Activity: Report all lines of the data below that hold the word "parent".
---------- Data provided
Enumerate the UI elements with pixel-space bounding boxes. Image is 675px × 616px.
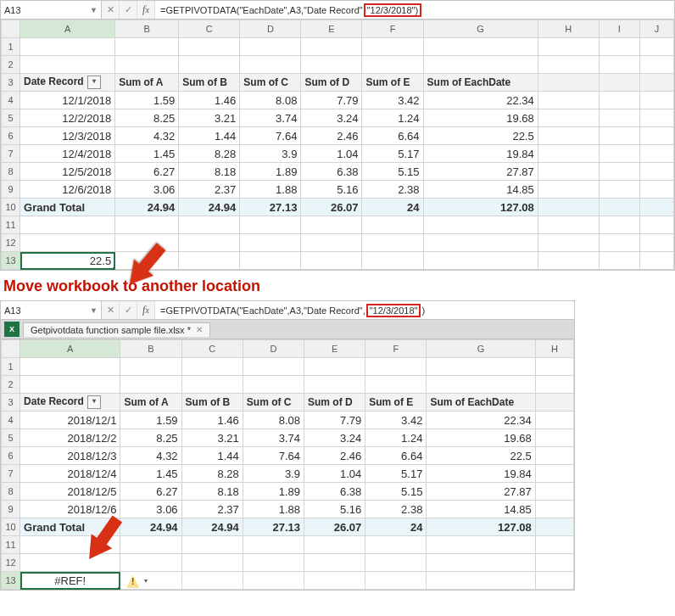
cell[interactable]: 7.79 bbox=[301, 92, 362, 109]
cell[interactable] bbox=[535, 394, 573, 412]
cell[interactable] bbox=[599, 216, 639, 234]
cell[interactable] bbox=[304, 572, 365, 590]
column-header[interactable]: J bbox=[639, 20, 673, 38]
cell[interactable] bbox=[423, 216, 538, 234]
name-box[interactable]: A13 ▼ bbox=[1, 1, 102, 19]
cell[interactable]: 7.64 bbox=[240, 127, 301, 145]
cell[interactable] bbox=[599, 74, 639, 92]
row-header[interactable]: 12 bbox=[2, 554, 20, 572]
cell[interactable]: 2018/12/5 bbox=[20, 483, 120, 501]
row-header[interactable]: 5 bbox=[2, 109, 20, 127]
cell[interactable]: 19.68 bbox=[427, 429, 535, 447]
column-header[interactable]: E bbox=[301, 20, 362, 38]
row-header[interactable]: 7 bbox=[2, 145, 20, 163]
cell[interactable]: 127.08 bbox=[423, 199, 538, 216]
cell[interactable] bbox=[120, 358, 181, 376]
cell[interactable]: 1.59 bbox=[120, 412, 181, 429]
row-header[interactable]: 12 bbox=[2, 234, 20, 252]
cell[interactable] bbox=[538, 56, 599, 74]
cell[interactable]: 8.25 bbox=[115, 109, 179, 127]
cell[interactable] bbox=[301, 56, 362, 74]
cell[interactable]: 3.9 bbox=[243, 465, 304, 483]
cell[interactable] bbox=[304, 536, 365, 554]
cell[interactable] bbox=[181, 358, 243, 376]
cell[interactable] bbox=[243, 536, 304, 554]
cell[interactable]: 6.64 bbox=[365, 447, 427, 465]
cell[interactable] bbox=[115, 56, 179, 74]
row-header[interactable]: 7 bbox=[2, 465, 20, 483]
cell[interactable] bbox=[599, 56, 639, 74]
cell[interactable] bbox=[240, 38, 301, 56]
cell[interactable] bbox=[535, 536, 573, 554]
cell[interactable] bbox=[599, 252, 639, 270]
column-header[interactable]: C bbox=[179, 20, 240, 38]
cell[interactable]: 3.74 bbox=[240, 109, 301, 127]
cell[interactable] bbox=[639, 234, 673, 252]
cell[interactable]: 8.08 bbox=[243, 412, 304, 429]
cell[interactable]: 1.46 bbox=[179, 92, 240, 109]
cell[interactable]: Sum of EachDate bbox=[427, 394, 535, 412]
cell[interactable] bbox=[243, 358, 304, 376]
cell[interactable]: 22.34 bbox=[423, 92, 538, 109]
cell[interactable]: 2018/12/1 bbox=[20, 412, 120, 429]
cell[interactable]: 3.21 bbox=[181, 429, 243, 447]
cell[interactable] bbox=[535, 358, 573, 376]
cell[interactable]: 1.44 bbox=[181, 447, 243, 465]
column-header[interactable]: A bbox=[20, 20, 115, 38]
cell[interactable] bbox=[423, 234, 538, 252]
cell[interactable] bbox=[599, 234, 639, 252]
cell[interactable]: 24.94 bbox=[115, 199, 179, 216]
cell[interactable]: 1.89 bbox=[240, 163, 301, 181]
cell[interactable] bbox=[639, 163, 673, 181]
error-smart-tag[interactable]: ! ▾ bbox=[126, 574, 150, 588]
cell[interactable] bbox=[179, 216, 240, 234]
cell[interactable]: 8.28 bbox=[179, 145, 240, 163]
cell[interactable] bbox=[599, 163, 639, 181]
cell[interactable] bbox=[362, 216, 423, 234]
fx-icon[interactable]: fx bbox=[137, 301, 155, 319]
chevron-down-icon[interactable]: ▼ bbox=[90, 306, 98, 315]
close-icon[interactable]: ✕ bbox=[196, 325, 203, 334]
cell[interactable]: 12/2/2018 bbox=[20, 109, 115, 127]
cell[interactable] bbox=[362, 234, 423, 252]
row-header[interactable]: 4 bbox=[2, 92, 20, 109]
cell[interactable] bbox=[240, 252, 301, 270]
cell[interactable] bbox=[179, 56, 240, 74]
cell[interactable]: 7.79 bbox=[304, 412, 365, 429]
row-header[interactable]: 8 bbox=[2, 163, 20, 181]
cell[interactable]: 6.38 bbox=[304, 483, 365, 501]
cell[interactable]: Sum of E bbox=[362, 74, 423, 92]
cell[interactable]: 22.5 bbox=[427, 447, 535, 465]
fx-icon[interactable]: fx bbox=[137, 1, 155, 19]
cell[interactable]: Sum of D bbox=[301, 74, 362, 92]
cell[interactable]: 2.38 bbox=[365, 501, 427, 518]
cell[interactable]: 1.89 bbox=[243, 483, 304, 501]
cell[interactable] bbox=[535, 554, 573, 572]
cell[interactable]: 22.5 bbox=[20, 252, 115, 270]
filter-dropdown-icon[interactable]: ▾ bbox=[87, 76, 101, 89]
select-all-corner[interactable] bbox=[2, 20, 20, 38]
cell[interactable]: 27.13 bbox=[243, 518, 304, 536]
cell[interactable]: 5.17 bbox=[362, 145, 423, 163]
cell[interactable] bbox=[423, 38, 538, 56]
cell[interactable] bbox=[179, 38, 240, 56]
cell[interactable]: 2018/12/2 bbox=[20, 429, 120, 447]
cell[interactable]: 8.18 bbox=[179, 163, 240, 181]
cell[interactable]: Sum of C bbox=[240, 74, 301, 92]
cell[interactable] bbox=[20, 216, 115, 234]
cell[interactable]: 19.84 bbox=[427, 465, 535, 483]
cell[interactable] bbox=[639, 252, 673, 270]
cell[interactable] bbox=[115, 216, 179, 234]
column-header[interactable]: G bbox=[423, 20, 538, 38]
cell[interactable]: 19.84 bbox=[423, 145, 538, 163]
cell[interactable] bbox=[535, 483, 573, 501]
cell[interactable]: 2.38 bbox=[362, 181, 423, 199]
cell[interactable] bbox=[240, 56, 301, 74]
row-header[interactable]: 13 bbox=[2, 252, 20, 270]
cell[interactable] bbox=[599, 38, 639, 56]
cell[interactable]: 5.15 bbox=[362, 163, 423, 181]
cell[interactable]: Sum of EachDate bbox=[423, 74, 538, 92]
cell[interactable] bbox=[301, 234, 362, 252]
cell[interactable] bbox=[639, 74, 673, 92]
cell[interactable]: 8.28 bbox=[181, 465, 243, 483]
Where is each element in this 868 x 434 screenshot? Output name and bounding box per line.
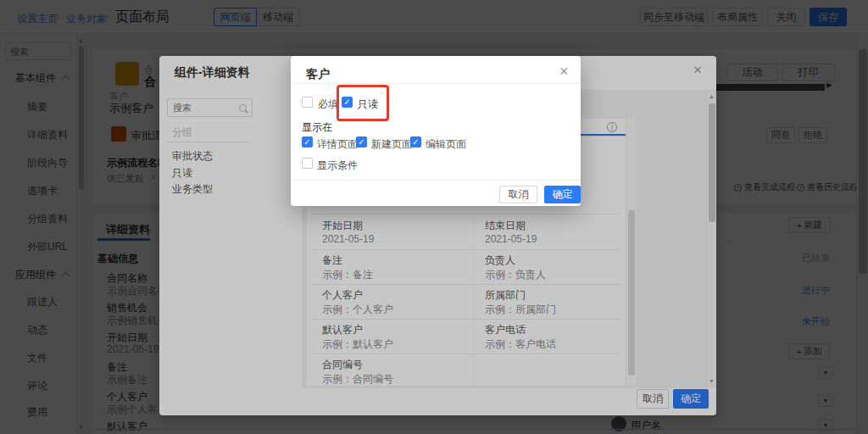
check-icon: ✓ xyxy=(303,138,310,147)
required-checkbox[interactable]: ✓ xyxy=(302,97,313,108)
edit-page-checkbox[interactable]: ✓ xyxy=(410,136,421,147)
dialog-ok-button[interactable]: 确定 xyxy=(544,186,581,203)
page-layout-editor: 设置主页 › 业务对象 › 页面布局 网页端 移动端 同步至移动端 布局属性 关… xyxy=(0,0,868,434)
check-icon: ✓ xyxy=(358,138,364,147)
display-in-label: 显示在 xyxy=(302,120,332,135)
dialog-header-divider xyxy=(291,83,581,84)
dialog-footer-divider xyxy=(291,180,581,181)
annotation-highlight-box xyxy=(337,85,389,121)
edit-page-checkbox-label[interactable]: 编辑页面 xyxy=(426,137,466,152)
field-dialog xyxy=(291,56,581,206)
new-page-checkbox[interactable]: ✓ xyxy=(356,136,367,147)
detail-page-checkbox-label[interactable]: 详情页面 xyxy=(317,137,358,152)
new-page-checkbox-label[interactable]: 新建页面 xyxy=(371,137,412,152)
required-checkbox-label[interactable]: 必填 xyxy=(318,97,338,112)
display-condition-checkbox-label[interactable]: 显示条件 xyxy=(317,159,358,173)
check-icon: ✓ xyxy=(412,138,419,147)
dialog-cancel-button[interactable]: 取消 xyxy=(499,186,537,203)
detail-page-checkbox[interactable]: ✓ xyxy=(302,136,313,147)
display-condition-checkbox[interactable]: ✓ xyxy=(302,158,313,169)
field-dialog-title: 客户 xyxy=(306,67,330,82)
close-icon[interactable]: × xyxy=(559,64,569,79)
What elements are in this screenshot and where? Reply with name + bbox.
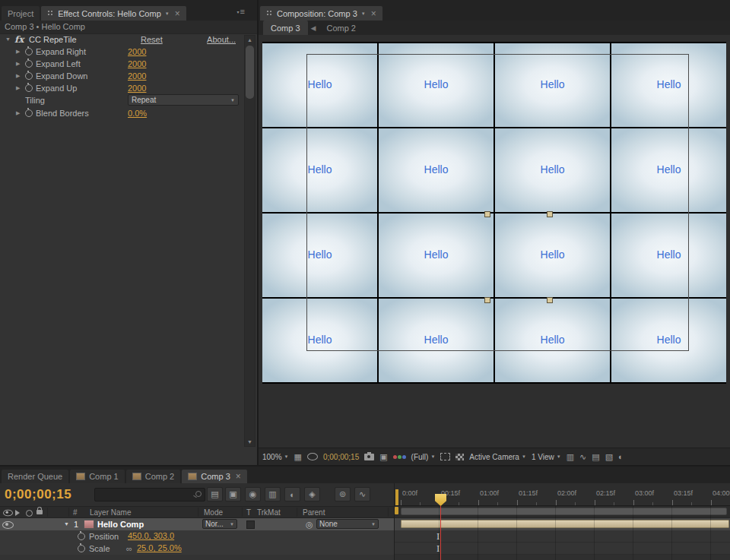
effect-disclosure-triangle-icon[interactable]: ▼ (5, 36, 11, 42)
tab-comp2[interactable]: Comp 2 (126, 470, 181, 483)
tab-comp3[interactable]: Comp 3 × (182, 470, 247, 483)
selection-handle[interactable] (547, 211, 553, 217)
column-divider[interactable] (68, 508, 69, 517)
scale-property-row[interactable]: Scale ∞ 25.0, 25.0% (0, 543, 394, 555)
timeline-button-icon[interactable]: ▤ (592, 453, 599, 461)
parent-pickwhip-icon[interactable]: ◎ (306, 520, 313, 530)
stopwatch-icon[interactable] (25, 60, 33, 68)
auto-keyframe-button[interactable]: ⊚ (335, 487, 351, 501)
layer-disclosure-triangle-icon[interactable]: ▼ (64, 521, 69, 527)
frame-blend-button[interactable]: ▥ (265, 487, 281, 501)
composition-canvas[interactable]: Hello Hello Hello Hello Hello Hello Hell… (262, 42, 726, 384)
tab-render-queue[interactable]: Render Queue (2, 470, 68, 483)
view-layout-select[interactable]: 1 View ▼ (532, 453, 561, 461)
disclosure-triangle-icon[interactable]: ▶ (16, 61, 20, 67)
column-divider[interactable] (388, 508, 389, 517)
stopwatch-icon[interactable] (25, 84, 33, 92)
viewer-back-arrow-icon[interactable]: ◀ (311, 24, 316, 32)
property-value[interactable]: 2000 (128, 71, 146, 81)
transparency-grid-icon[interactable] (455, 454, 464, 460)
tab-composition[interactable]: Composition: Comp 3 ▼ × (260, 6, 382, 21)
zoom-select[interactable]: 100% ▼ (262, 453, 289, 461)
view-select[interactable]: Active Camera ▼ (469, 453, 526, 461)
tab-comp1[interactable]: Comp 1 (70, 470, 125, 483)
property-value[interactable]: 2000 (128, 47, 146, 56)
scroll-down-icon[interactable]: ▼ (245, 439, 255, 445)
reset-link[interactable]: Reset (141, 35, 163, 44)
trkmat-checkbox[interactable] (246, 520, 255, 529)
close-icon[interactable]: × (175, 10, 180, 17)
column-divider[interactable] (47, 508, 48, 517)
layer-name[interactable]: Hello Comp (97, 520, 144, 529)
viewer-tab-comp2[interactable]: Comp 2 (319, 21, 363, 35)
resolution-select[interactable]: (Full) ▼ (411, 453, 436, 461)
selection-handle[interactable] (484, 297, 490, 303)
keyframe-icon[interactable]: I (436, 544, 440, 554)
chevron-down-icon[interactable]: ▼ (361, 11, 366, 16)
show-channels-icon[interactable] (393, 455, 406, 459)
mask-visibility-icon[interactable] (307, 453, 318, 460)
fast-previews-icon[interactable]: ∿ (579, 453, 586, 461)
selection-handle[interactable] (484, 211, 490, 217)
keyframe-icon[interactable]: I (436, 532, 440, 542)
property-value[interactable]: 2000 (128, 84, 146, 93)
reset-exposure-icon[interactable]: ◐ (618, 453, 624, 461)
eye-icon[interactable] (2, 521, 14, 529)
constrain-proportions-icon[interactable]: ∞ (126, 544, 132, 553)
region-of-interest-icon[interactable] (440, 453, 450, 460)
stopwatch-icon[interactable] (78, 533, 85, 540)
disclosure-triangle-icon[interactable]: ▶ (16, 110, 20, 116)
motion-blur-button[interactable]: ◐ (284, 487, 300, 501)
scale-value[interactable]: 25.0, 25.0% (137, 543, 182, 552)
comp-miniflow-button[interactable]: ▤ (207, 487, 223, 501)
stopwatch-icon[interactable] (25, 48, 33, 55)
layer-row[interactable]: ▼ 1 Hello Comp Nor... ▼ ◎ None ▼ (0, 518, 394, 530)
chevron-down-icon[interactable]: ▼ (165, 11, 170, 16)
position-value[interactable]: 450.0, 303.0 (128, 531, 174, 540)
close-icon[interactable]: × (371, 10, 376, 17)
tiling-select[interactable]: Repeat ▼ (128, 94, 239, 106)
disclosure-triangle-icon[interactable]: ▶ (16, 49, 20, 55)
flowchart-button-icon[interactable]: ▧ (605, 453, 613, 461)
stopwatch-icon[interactable] (25, 72, 33, 80)
tile-text: Hello (611, 78, 726, 90)
tab-effect-controls[interactable]: Effect Controls: Hello Comp ▼ × (41, 6, 186, 21)
scrollbar-thumb[interactable] (246, 46, 254, 99)
scroll-up-icon[interactable]: ▲ (245, 37, 255, 43)
column-divider[interactable] (198, 508, 198, 517)
work-area-start-handle[interactable] (395, 507, 398, 514)
viewer-tab-comp3[interactable]: Comp 3 (263, 21, 308, 35)
hide-shy-button[interactable]: ◉ (245, 487, 261, 501)
column-divider[interactable] (297, 508, 297, 517)
property-value[interactable]: 0.0% (128, 109, 147, 118)
effect-panel-scrollbar[interactable]: ▲ ▼ (244, 35, 256, 447)
composition-viewport[interactable]: Hello Hello Hello Hello Hello Hello Hell… (259, 35, 730, 448)
current-timecode[interactable]: 0;00;00;15 (5, 487, 71, 502)
position-property-row[interactable]: Position 450.0, 303.0 (0, 530, 394, 543)
show-snapshot-icon[interactable]: ▣ (379, 453, 387, 461)
tab-project[interactable]: Project (2, 6, 40, 21)
graph-editor-button[interactable]: ∿ (354, 487, 370, 501)
brainstorm-button[interactable]: ◈ (304, 487, 320, 501)
column-divider[interactable] (242, 508, 243, 517)
disclosure-triangle-icon[interactable]: ▶ (16, 85, 20, 91)
layer-duration-bar[interactable] (401, 520, 729, 528)
about-link[interactable]: About... (207, 35, 236, 44)
draft-3d-button[interactable]: ▣ (225, 487, 241, 501)
pixel-aspect-icon[interactable]: ▥ (567, 453, 574, 461)
close-icon[interactable]: × (236, 473, 241, 480)
work-area-bar[interactable] (401, 508, 727, 515)
property-value[interactable]: 2000 (128, 59, 146, 68)
parent-select[interactable]: None ▼ (316, 519, 379, 529)
statusbar-timecode[interactable]: 0;00;00;15 (323, 453, 359, 461)
panel-menu-icon[interactable]: ▾≡ (237, 7, 245, 16)
time-navigator-start-handle[interactable] (395, 489, 398, 505)
stopwatch-icon[interactable] (25, 109, 33, 117)
search-input[interactable] (94, 488, 205, 501)
disclosure-triangle-icon[interactable]: ▶ (16, 73, 20, 79)
grid-guides-icon[interactable]: ▦ (294, 453, 302, 461)
selection-handle[interactable] (547, 297, 553, 303)
snapshot-camera-icon[interactable] (364, 454, 374, 460)
blend-mode-select[interactable]: Nor... ▼ (202, 519, 237, 529)
stopwatch-icon[interactable] (78, 545, 85, 552)
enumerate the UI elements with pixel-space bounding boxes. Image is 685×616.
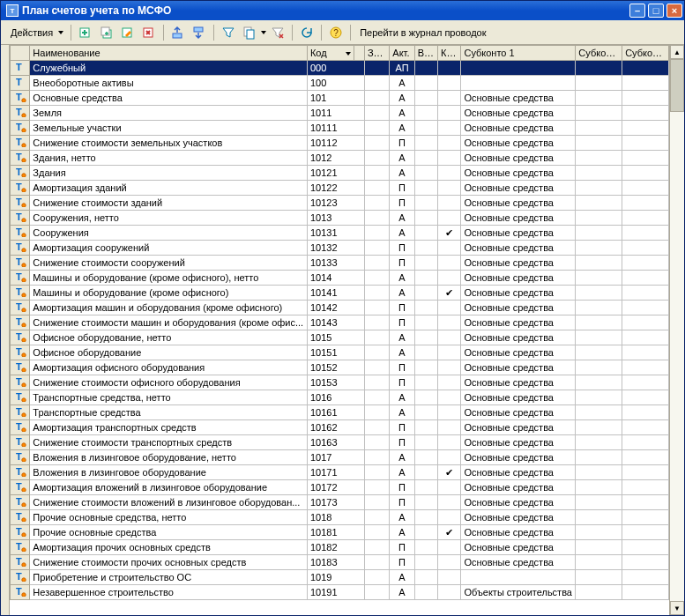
table-row[interactable]: TАмортизация транспортных средств10162ПО… [11,420,669,435]
cell-akt: П [390,181,414,196]
table-row[interactable]: TЗемля1011АОсновные средства [11,106,669,121]
table-row[interactable]: TПрочие основные средства, нетто1018АОсн… [11,510,669,525]
table-row[interactable]: TТранспортные средства, нетто1016АОсновн… [11,390,669,405]
accounts-grid[interactable]: Наименование Код Заб. Акт. Вал. Кол. Суб… [10,45,669,615]
table-row[interactable]: TАмортизация зданий10122ПОсновные средст… [11,181,669,196]
col-sub3[interactable]: Субкон... [622,46,669,61]
col-kol[interactable]: Кол. [438,46,461,61]
separator [213,25,214,41]
journal-link[interactable]: Перейти в журнал проводок [355,24,490,41]
col-zab[interactable]: Заб. [364,46,389,61]
table-row[interactable]: TЗемельные участки10111АОсновные средств… [11,121,669,136]
cell-zab [364,420,389,435]
svg-text:T: T [16,226,22,237]
account-icon: T [14,331,26,342]
cell-name: Транспортные средства [30,405,308,420]
add-copy-button[interactable] [97,24,116,41]
delete-button[interactable] [139,24,159,41]
cell-val [414,420,437,435]
cell-sub2 [576,106,622,121]
table-row[interactable]: TСнижение стоимости сооружений10133ПОсно… [11,256,669,271]
col-val[interactable]: Вал. [414,46,437,61]
account-icon: T [14,92,26,102]
table-row[interactable]: TСооружения10131А✔Основные средства [11,226,669,241]
col-name[interactable]: Наименование [30,46,308,61]
table-row[interactable]: TОсновные средства101АОсновные средства [11,91,669,106]
table-row[interactable]: TАмортизация сооружений10132ПОсновные ср… [11,241,669,256]
table-row[interactable]: TСнижение стоимости вложений в лизингово… [11,495,669,510]
col-code-drop[interactable] [354,46,364,61]
table-row[interactable]: TОфисное оборудование10151АОсновные сред… [11,345,669,360]
filter-button[interactable] [219,24,238,41]
table-row[interactable]: TМашины и оборудование (кроме офисного),… [11,271,669,286]
col-icon[interactable] [11,46,30,61]
scroll-up-button[interactable]: ▲ [670,45,684,59]
cell-code: 1012 [307,151,364,166]
table-row[interactable]: TВнеоборотные активы100А [11,76,669,91]
table-row[interactable]: TАмортизация прочих основных средств1018… [11,540,669,555]
refresh-button[interactable] [297,24,316,41]
cell-name: Транспортные средства, нетто [30,390,308,405]
table-row[interactable]: TАмортизация офисного оборудования10152П… [11,360,669,375]
cell-akt: П [390,495,414,510]
maximize-button[interactable]: □ [648,4,664,18]
account-icon: T [14,406,26,417]
cell-kol [438,450,461,465]
cell-sub3 [622,76,669,91]
cell-val [414,450,437,465]
help-button[interactable]: ? [326,24,346,41]
cell-sub3 [622,181,669,196]
edit-button[interactable] [118,24,138,41]
actions-menu[interactable]: Действия [4,24,66,41]
add-button[interactable] [76,24,95,41]
table-row[interactable]: TЗдания10121АОсновные средства [11,166,669,181]
move-up-button[interactable] [168,24,188,41]
table-row[interactable]: TСнижение стоимости зданий10123ПОсновные… [11,196,669,211]
row-icon-cell: T [11,91,30,106]
table-row[interactable]: TОфисное оборудование, нетто1015АОсновны… [11,330,669,345]
table-row[interactable]: TАмортизация вложений в лизинговое обору… [11,480,669,495]
account-icon: T [14,152,26,162]
table-row[interactable]: TСнижение стоимости машин и оборудования… [11,315,669,330]
col-akt[interactable]: Акт. [390,46,414,61]
table-row[interactable]: TСлужебный000АП [11,61,669,76]
table-row[interactable]: TПриобретение и строительство ОС1019А [11,570,669,585]
select-button[interactable] [240,24,266,41]
vertical-scrollbar[interactable]: ▲ ▼ [669,45,684,615]
svg-point-50 [21,368,25,372]
cell-kol: ✔ [438,226,461,241]
minimize-button[interactable]: – [629,4,645,18]
table-row[interactable]: TСооружения, нетто1013АОсновные средства [11,211,669,226]
col-sub2[interactable]: Субкон... [576,46,622,61]
move-down-button[interactable] [190,24,209,41]
scroll-down-button[interactable]: ▼ [670,601,684,615]
col-code[interactable]: Код [307,46,354,61]
clear-filter-button[interactable] [268,24,287,41]
cell-name: Сооружения [30,226,308,241]
table-row[interactable]: TТранспортные средства10161АОсновные сре… [11,405,669,420]
svg-point-24 [21,174,25,177]
row-icon-cell: T [11,420,30,435]
account-icon: T [14,241,26,252]
table-row[interactable]: TПрочие основные средства10181А✔Основные… [11,525,669,540]
scroll-thumb[interactable] [670,59,684,112]
table-row[interactable]: TВложения в лизинговое оборудование10171… [11,465,669,480]
table-row[interactable]: TСнижение стоимости прочих основных сред… [11,555,669,570]
table-row[interactable]: TВложения в лизинговое оборудование, нет… [11,450,669,465]
table-row[interactable]: TСнижение стоимости офисного оборудовани… [11,375,669,390]
close-button[interactable]: × [666,4,682,18]
table-row[interactable]: TМашины и оборудование (кроме офисного)1… [11,286,669,301]
table-row[interactable]: TСнижение стоимости транспортных средств… [11,435,669,450]
table-row[interactable]: TСнижение стоимости земельных участков10… [11,136,669,151]
cell-sub2 [576,91,622,106]
table-row[interactable]: TЗдания, нетто1012АОсновные средства [11,151,669,166]
cell-akt: А [390,166,414,181]
table-row[interactable]: TНезавершенное строительство10191АОбъект… [11,585,669,600]
table-row[interactable]: TАмортизация машин и оборудования (кроме… [11,301,669,315]
col-sub1[interactable]: Субконто 1 [461,46,576,61]
cell-zab [364,330,389,345]
scroll-track[interactable] [670,59,684,601]
cell-akt: П [390,375,414,390]
cell-name: Офисное оборудование [30,345,308,360]
cell-name: Амортизация сооружений [30,241,308,256]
--------------------
Response for this exercise:
parent-pickwhip-icon[interactable]: ◎ (306, 520, 313, 530)
parent-select[interactable]: None ▼ (316, 519, 379, 529)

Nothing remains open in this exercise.